Bizde tarihi kültürü ile ön plana çıkan mahalleler çok ne kadar sahip çıkabilmişiz orası meçhul.

Bunlardan biri de Hepkebirler Mahallesi bir zamanlar ticaretin döndüğü mahalle artık alışveriş merkezleri revaçta olsa da ayakta kalmaya devam ediyor.

Bu mahallede Çifte Hamam bulunmakta burasının restorasyonu tamamlandı ve hamamın bir kısmı kiraya verilse de çalışan yok çalıştıran yok kendi haline bırakılmış durumda.

Hamam 1514 yılında Yavuz Sultan Selimin Hocası Halim Çelebi tarafından yaptırılmış. Üzeri kubbeli büyük soyunma yerleri yine kubbeli giriş ve soğukluk yerleri vardır.

Hamam olarak kullanıldığını hatırlamıyorum ancak elma deposu olarak kullanıldığını biliyorum hemen yanı başında mahkemealtı esnaflarından Bakkal Hakkı’ların evi bulunmakta iken o ev yıkıldı ve arsası hamama dahil edildi.

Yakın zamanda restore edilen bu hamam hakkında restore aşamasında yazı yazmıştım “Seramı yapıyorsunuz?” diye.. restorasyon bitti, cafe olarak kiraya verildi. kira şartnamesi nasıldı bilemiyorum ancak şimdi cafe de hamam da atıl durumda.

Daha sonra atıl durumda terk edilmiş gözüken bu hamam kubbelerinde bulunan iç aydınlatma için bu tür eserlerde bulunan cam fanuslar (bunlara fil gözü deniliyor) kendini bilmezler tarafında kırıldı. Bu durumu da “fil gözleri yok” diye yazmıştım.

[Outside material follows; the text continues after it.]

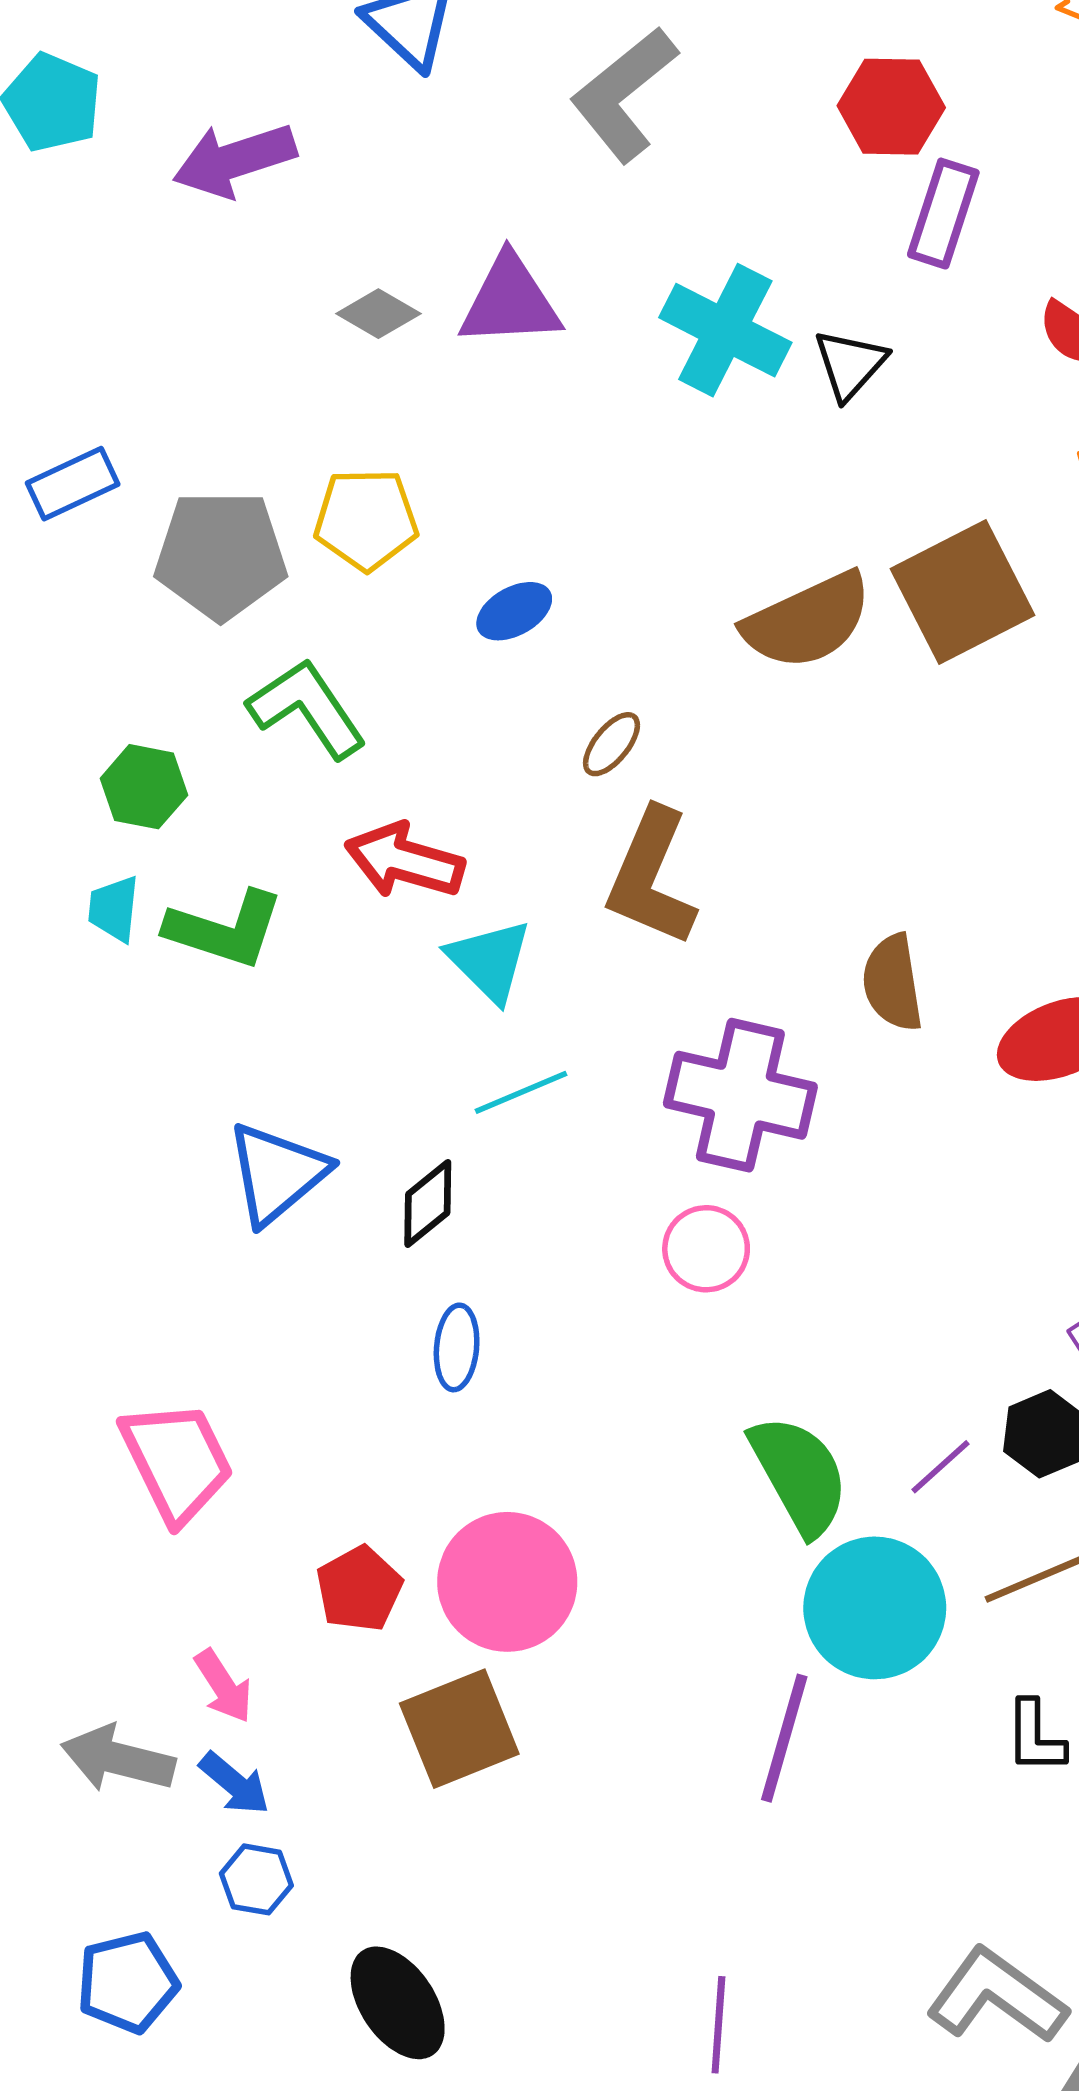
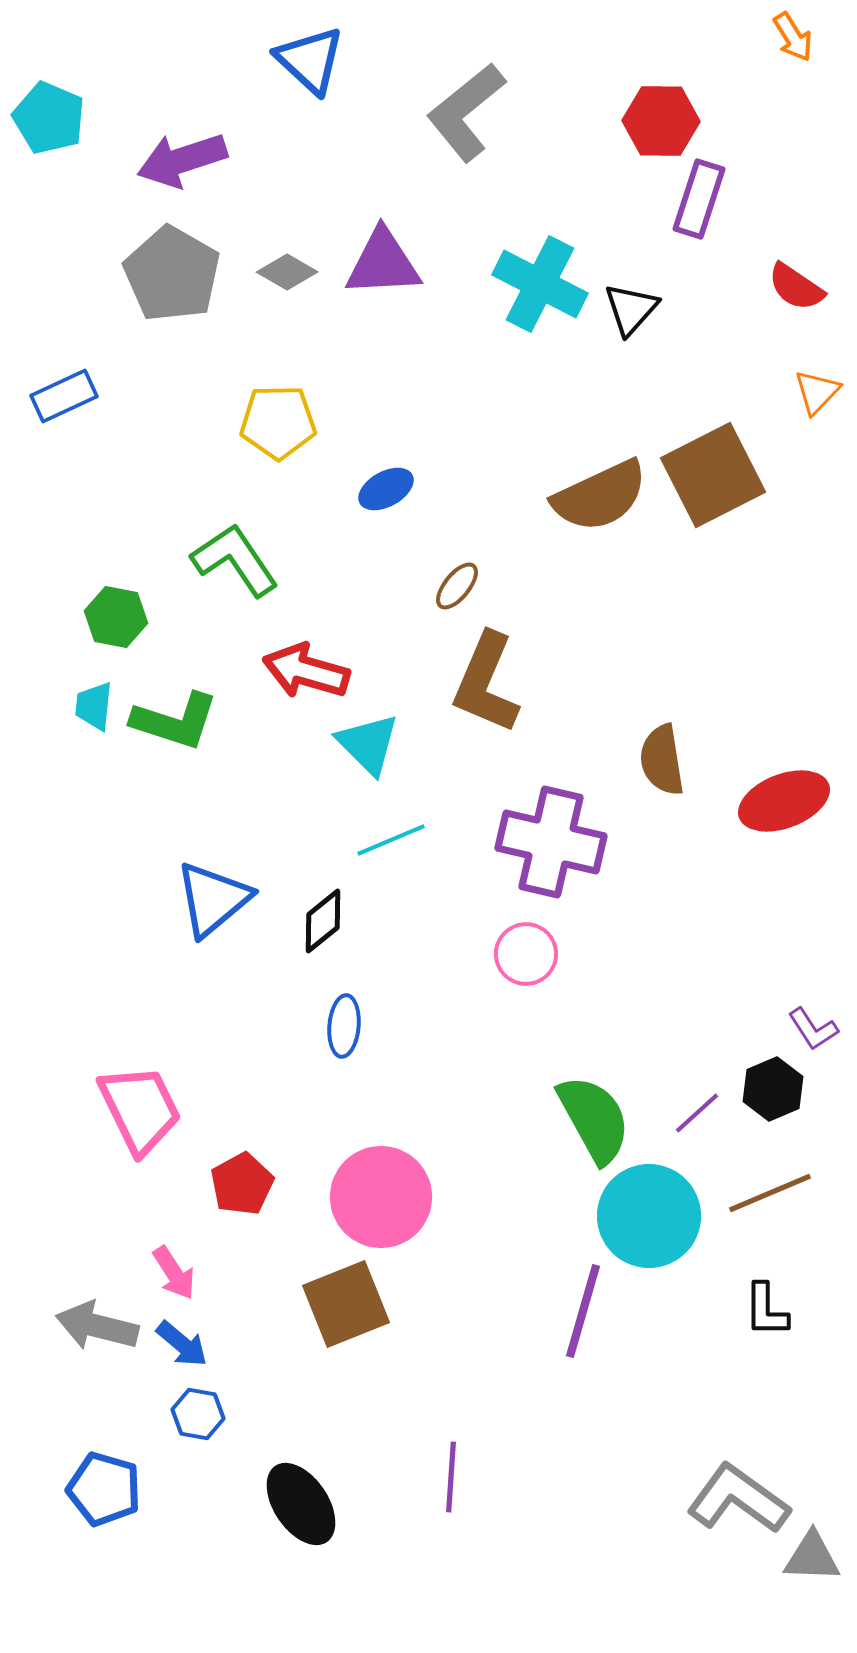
gray pentagon: (221, 555) -> (172, 274), moved, turned 30
red pentagon: (359, 1589) -> (242, 1184), moved
blue pentagon: (127, 1982) -> (104, 1489), turned 30
purple line: (718, 2025) -> (451, 1477), moved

Kimin umurunda, şimdilerde hamamın içi perişan yağmurlardan dolayı su deposu gibi, dört yanı otopark olmuş durumda, ilgilenen ilgilenebilecek bir ilgili yok.

Şimdi bir önerim var bence 1514 yılında yapılan bu hamamı yıkın yerle bir edin, bunu yapın ki sebze meyve serası görünümündeki o hilkat garibesi yapı ortaya çıksın hamam ve kubbelerinden dolayı o başyapıtımız her yerden görülemiyor.

Etraflıca görülsün ki sizlerin o mükemmel restorasyonunuz ortaya çıksın, tabelanız da “Bizim utanç eserimiz” olsun.